**What is being asked:** Determine how many lines in the records below contain "Tente", then state that number alone.

━━ Data for this exercise ━━

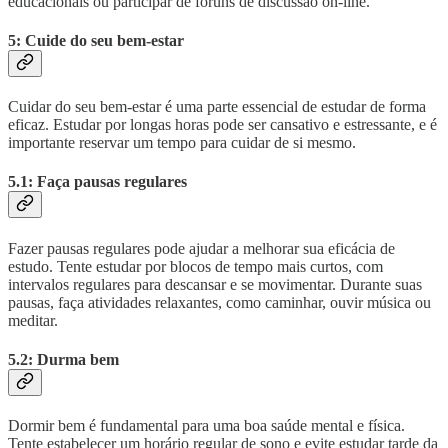
educacionais ou participar de fóruns de discussão on-line.
5: Cuide do seu bem-estar
Cuidar do seu bem-estar é uma parte essencial de estudar de forma
eficaz. Estudar por longas horas pode ser cansativo e estressante, e é
importante reservar um tempo para cuidar de si mesmo.
5.1: Faça pausas regulares
Fazer pausas regulares pode ajudar a melhorar sua eficácia de
estudo. Tente estudar por blocos de tempo mais curtos, com
intervalos regulares para descansar e se movimentar. Durante suas
pausas, faça atividades relaxantes, como caminhar, ouvir música ou
meditar.
5.2: Durma bem
Dormir bem é fundamental para uma boa saúde mental e física.
Tente estabelecer um horário regular de sono e evite estudar tarde da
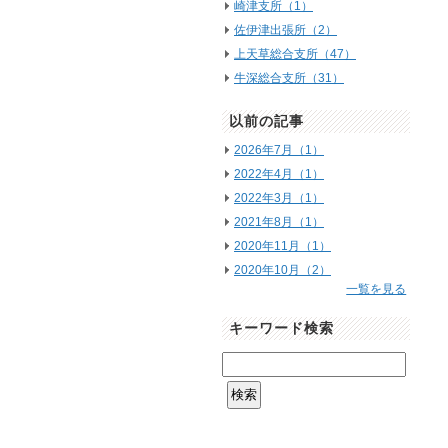
崎津支所（1）
佐伊津出張所（2）
上天草総合支所（47）
牛深総合支所（31）
以前の記事
2026年7月（1）
2022年4月（1）
2022年3月（1）
2021年8月（1）
2020年11月（1）
2020年10月（2）
一覧を見る
キーワード検索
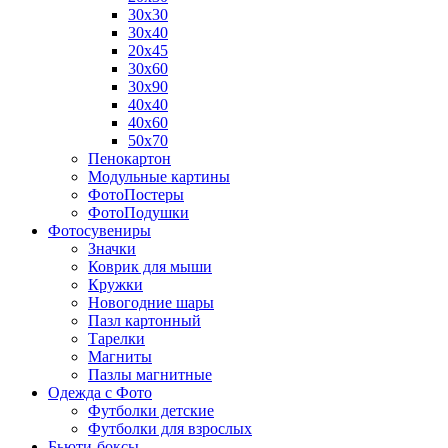
30х30
30х40
20х45
30х60
30х90
40х40
40х60
50х70
Пенокартон
Модульные картины
ФотоПостеры
ФотоПодушки
Фотоcувениры
Значки
Коврик для мыши
Кружки
Новогодние шары
Пазл картонный
Тарелки
Магниты
Пазлы магнитные
Одежда с Фото
Футболки детские
Футболки для взрослых
Бьюти-боксы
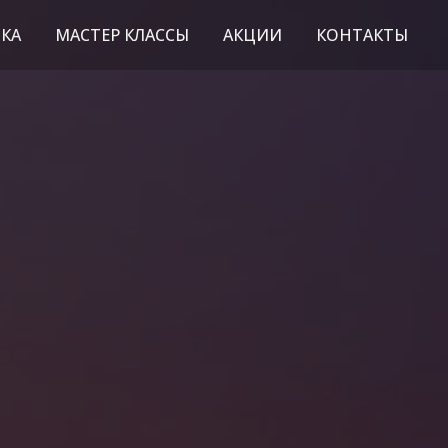
КА
МАСТЕР КЛАССЫ
АКЦИИ
КОНТАКТЫ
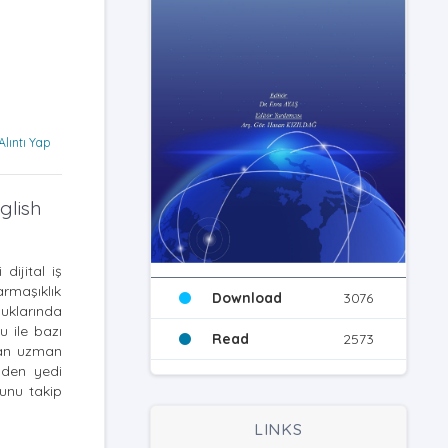
Alıntı Yap
glish
dijital iş
armaşıklık
Download
3076
luklarında
u ile bazı
Read
2573
ndan uzman
inden yedi
unu takip
LINKS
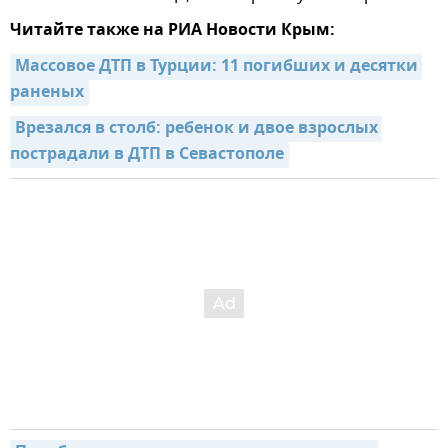
Читайте также на РИА Новости Крым:
Массовое ДТП в Турции: 11 погибших и десятки 
раненых
Врезался в столб: ребенок и двое взрослых 
пострадали в ДТП в Севастополе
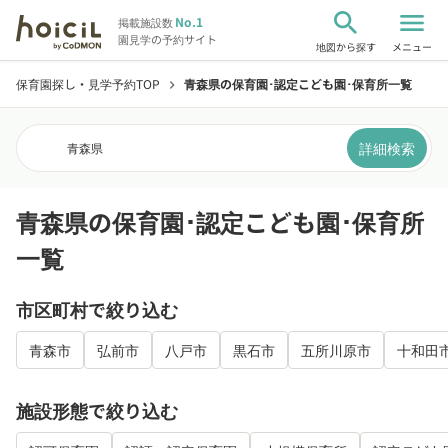
search
menu
No.1
掲載施設数
園見学の予約サイト
地図から探す
メニュー
保育園探し・見学予約TOP
青森県の保育園･認定こども園･保育所一覧
chevron_right
詳細検索
青森県
青森県の保育園･認定こども園･保育所
一覧
市区町村で絞り込む
青森市
弘前市
八戸市
黒石市
五所川原市
十和田
施設形態で絞り込む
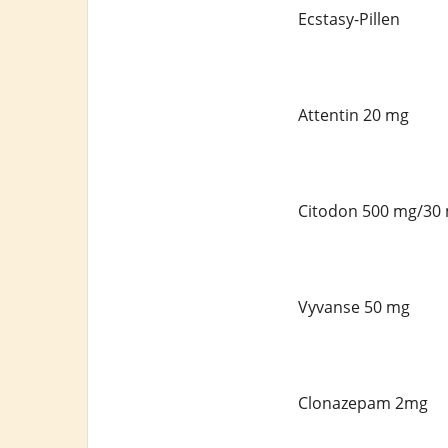
Ecstasy-Pillen
Attentin 20 mg
Citodon 500 mg/30
Vyvanse 50 mg
Clonazepam 2mg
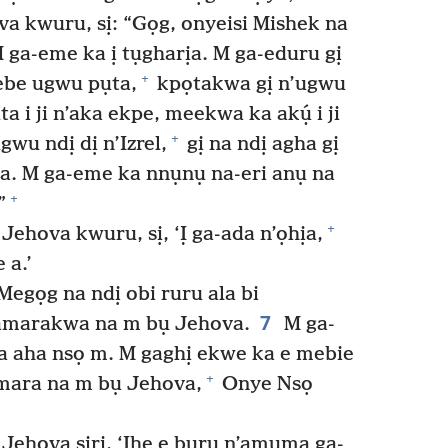
 kwuru, sị: “Gọg, onyeisi Mishek na
 ga-eme ka ị tụgharịa. M ga-eduru gị
+
 ebe ugwu pụta,
kpọtakwa gị n’ugwu
 i ji n’aka ekpe, meekwa ka akụ́ i ji
+
gwu ndị dị n’Izrel,
gị na ndị agha gị
bịa. M ga-eme ka nnụnụ na-eri anụ na
+
”
+
hova kwuru, sị, ‘Ị ga-ada n’ọhịa,
 a.’
egọg na ndị obi ruru ala bi
7
marakwa na m bụ Jehova.
M ga-
ra aha nsọ m. M gaghị ekwe ka e mebie
+
amara na m bụ Jehova,
Onye Nsọ
ehova sịrị, ‘Ihe e buru n’amụma ga-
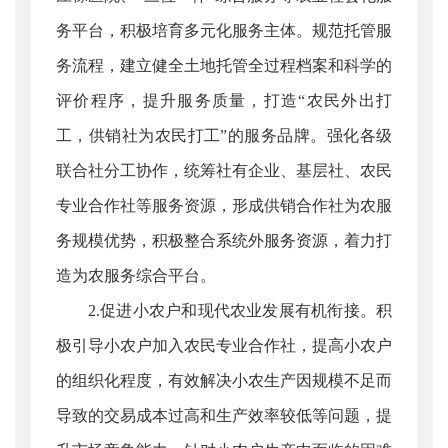
务平台，积极培育多元化服务主体。规范托管服
务流程，建立健全土地托管全过程档案和科学的
评价程序，提升服务质量，打造“农民外出打
工，供销社为农民打工”的服务品牌。强化各级
联合社分工协作，统筹社有企业、基层社、农民
专业合作社等服务资源，形成供销合作社为农服
务规模优势，积极整合系统外服务资源，着力打
造为农服务综合平台。
2.促进小农户和现代农业发展有机衔接。积
极引导小农户加入农民专业合作社，提高小农户
的组织化程度，有效解决小农生产因规模不足而
导致的交易成本过高和生产效率较低等问题，提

━━━

**Answer box:** 2